Recently I started investing in bitcoins and I’ve heard a lot of discusses inflation and deflation but not lots of people actually know and consider what inflation and deflation are. But let’s focus on inflation.
We always needed a method to trade value and the most practical way to take action would be to link it with money. In past times it worked quite well as the money that was issued was associated with gold. So every central bank had to have enough gold to cover back all the money it issued. However, in technical analysis changed and gold isn’t what is giving value to money but promises. As you can guess it’s very easy to abuse to such power and certainly the major central banks are not renouncing to do so. Because of this they’re printing money, so in other words they’re “creating wealth” out of nothing without really having it. This technique not merely exposes us to risks of economic collapse nonetheless it results also with the de-valuation of money. Therefore, because money will probably be worth less, whoever is selling something must raise the price of goods to reflect their real value, that is called inflation. But what’s behind the amount of money printing? Why are central banks doing this? Well the answer they might offer you is that by de-valuing their currency they are helping the exports.
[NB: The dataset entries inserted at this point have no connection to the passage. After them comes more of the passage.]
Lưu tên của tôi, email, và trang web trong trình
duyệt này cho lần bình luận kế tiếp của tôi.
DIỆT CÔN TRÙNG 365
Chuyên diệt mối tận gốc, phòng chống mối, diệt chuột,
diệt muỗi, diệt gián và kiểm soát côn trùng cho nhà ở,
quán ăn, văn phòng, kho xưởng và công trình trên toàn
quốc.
In fairness, inside our global economy this is true. However, that’s not the only real reason. By issuing fresh money we are able to afford to cover back the debts we had, basically we make new debts to pay the old ones. But that is not only it, by de-valuing our currencies we are de-facto de-valuing our debts. That is why our countries love inflation. In inflationary environments it’s better to grow because debts are cheap. But what are the consequences of most this? It’s hard to store wealth. If you keep carefully the money (you worked hard to obtain) in your money you’re actually losing wealth because your money is de-valuing pretty quickly.
Because each central bank has an inflation target at around 2% we are able to well say that keeping money costs most of us at least 2% each year. This discourages savers and spur consumes. This is one way our economies are working, based on inflation and debts.
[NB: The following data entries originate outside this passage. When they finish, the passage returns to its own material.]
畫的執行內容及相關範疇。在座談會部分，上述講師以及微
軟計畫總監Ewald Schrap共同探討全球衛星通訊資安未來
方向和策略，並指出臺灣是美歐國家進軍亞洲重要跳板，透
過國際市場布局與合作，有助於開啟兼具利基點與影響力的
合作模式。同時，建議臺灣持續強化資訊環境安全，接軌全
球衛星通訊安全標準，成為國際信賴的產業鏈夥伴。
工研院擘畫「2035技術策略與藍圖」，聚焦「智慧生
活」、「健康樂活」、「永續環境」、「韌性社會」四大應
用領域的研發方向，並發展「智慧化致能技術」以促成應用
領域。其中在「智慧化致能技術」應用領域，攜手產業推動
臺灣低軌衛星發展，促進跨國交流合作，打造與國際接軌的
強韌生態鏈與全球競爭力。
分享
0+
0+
What about deflation? Well this is often the opposite of inflation in fact it is the biggest nightmare for the central banks, let’s see why. Basically, we’ve deflation when overall the prices of goods fall. This might be caused by a rise of value of money. First of all, it could hurt spending as consumers will be incentivised to save money because their value will increase overtime. On the other hand merchants will be under constant pressure. They’ll have to sell their goods quick otherwise they will lose money because the price they will charge because of their services will drop as time passes. But when there is something we learned in these years is that central banks and governments usually do not care much about consumers or merchants, what they care probably the most is DEBT!!. In a deflationary environment debt can be a real burden as it will only get bigger as time passes. Because our economies derive from debt you can imagine what will be the consequences of deflation.
So to conclude, inflation is growth friendly but is based on debt. Therefore the future generations will pay our debts. Deflation however makes growth harder but it means that future generations won’t have much debt to cover (in such context it might be possible to cover slow growth).
OK so how all this fits with bitcoins?
Well, bitcoins are designed to be an alternative for the money also to be both a store of value and a mean for trading goods. They’re limited in number and we will never have more than 21 million bitcoins around. Therefore they are designed to be deflationary. We now have all seen what the consequences of deflation are. However, in a bitcoin-based future it would still be easy for businesses to thrive. The way to go will be to switch from the debt-based economy to a share-based economy. Actually, because contracting debts in bitcoins would be very costly business can still obtain the capital they want by issuing shares of these company. This could be a fascinating alternative as it will offer many investment opportunities and the wealth generated will be distributed more evenly among people. However, simply for clarity, I have to say that section of the costs of borrowing capital will undoubtedly be reduced under bitcoins because the fees will be extremely low and there won’t be intermediaries between transactions (banks rip people off, both borrowers and lenders). This would buffer a few of the negative sides of deflation. Nevertheless, bitcoins will face many problems unfortunately, as governments still need fiat money to pay back the huge debts that people inherited from days gone by generations.